_WHAT THE TASK ASKS_
Each line below that carries the string "کمردرد" must appear in the answer.

━━━ ENTRIES SUPPLIED

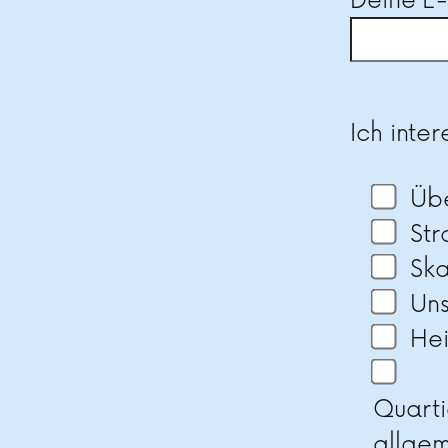
Deine E
Bitte las
Ich inter
Üb
St
Ska
Un
He
Quarti
allge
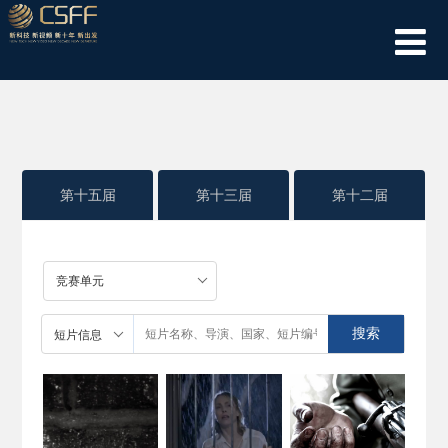
第十五届
第十三届
第十二届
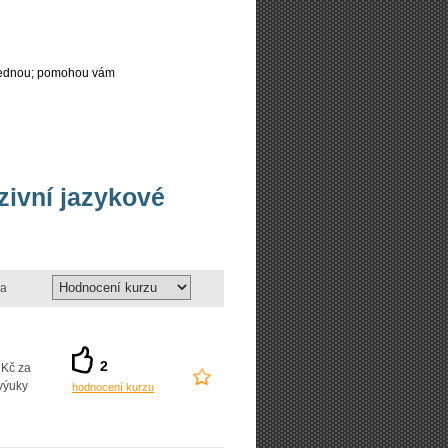
najednou; pomohou vám
nzivní jazykové
a
2
 Kč za
výuky
hodnocení kurzu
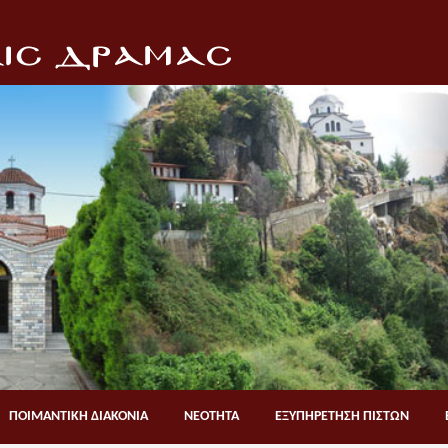
ΠΟΙΜΑΝΤΙΚΗ ΔΙΑΚΟΝΙΑ
ΝΕΟΤΗΤΑ
ΕΞΥΠΗΡΕΤΗΣΗ ΠΙΣΤΩΝ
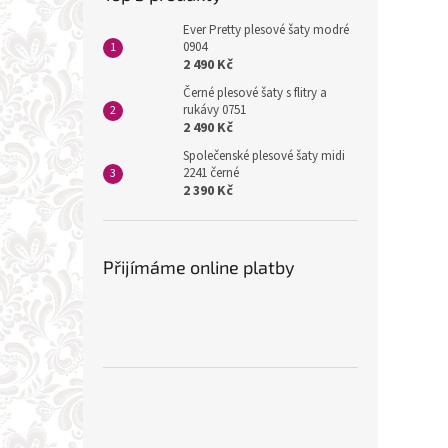
Ever Pretty plesové šaty modré
0904
2 490 Kč
Černé plesové šaty s flitry a
rukávy 0751
2 490 Kč
Společenské plesové šaty midi
2241 černé
2 390 Kč
Přijímáme online platby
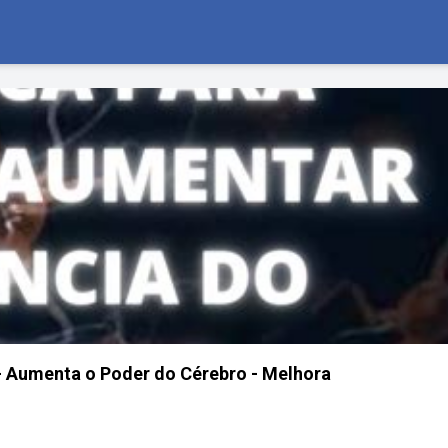
- Aumenta o Poder do Cérebro - Melhora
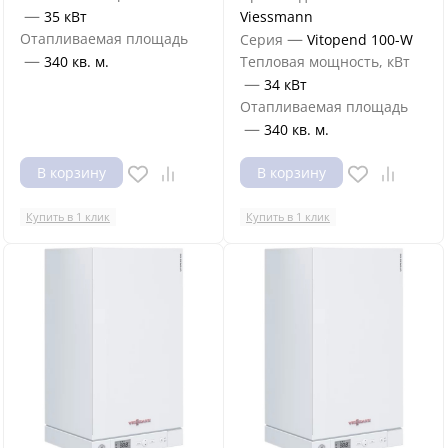
—
35 кВт
Viessmann
—
Отапливаемая площадь
Серия
Vitopend 100-W
—
340 кв. м.
Тепловая мощность, кВт
—
34 кВт
Отапливаемая площадь
—
340 кв. м.
В корзину
В корзину
Купить в 1 клик
Купить в 1 клик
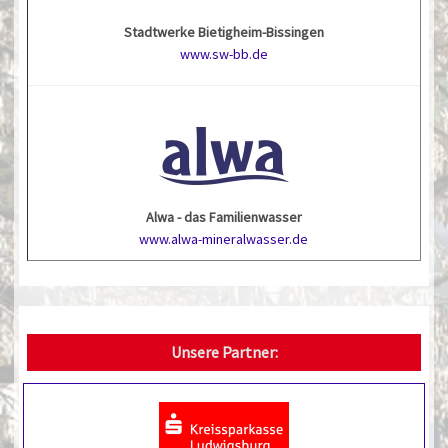
Stadtwerke Bietigheim-Bissingen
www.sw-bb.de
Alwa - das Familienwasser
www.alwa-mineralwasser.de
Unsere Partner:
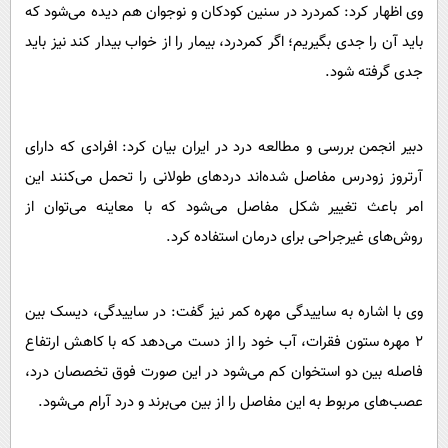
وی اظهار کرد: کمردرد در سنین کودکان و نوجوان هم دیده می‌شود که
باید آن را جدی بگیریم؛ اگر کمردرد، بیمار را از خواب بیدار کند نیز باید
جدی گرفته شود.
دبیر انجمن بررسی و مطالعه درد در ایران بیان کرد: افرادی که دارای
آرتروز زودرس مفاصل شده‌اند درد‌های طولانی را تحمل می‌کنند این
امر باعث تغییر شکل مفاصل می‌شود که با معاینه می‌توان از
روش‌های غیرجراحی برای درمان استفاده کرد.
وی با اشاره به ساییدگی مهره کمر نیز گفت: در ساییدگی، دیسک بین
۲ مهره ستون فقرات، آب خود را از دست می‌دهد که با کاهش ارتفاع
فاصله بین دو استخوان کم می‌شود در این صورت فوق تخصصان درد،
عصب‌های مربوط به این مفاصل را از بین می‌برند و درد آرام می‌شود.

━━━━━━

_ANSWER BELOW_
وی اظهار کرد: کمردرد در سنین کودکان و نوجوان هم دیده می‌شود که
باید آن را جدی بگیریم؛ اگر کمردرد، بیمار را از خواب بیدار کند نیز باید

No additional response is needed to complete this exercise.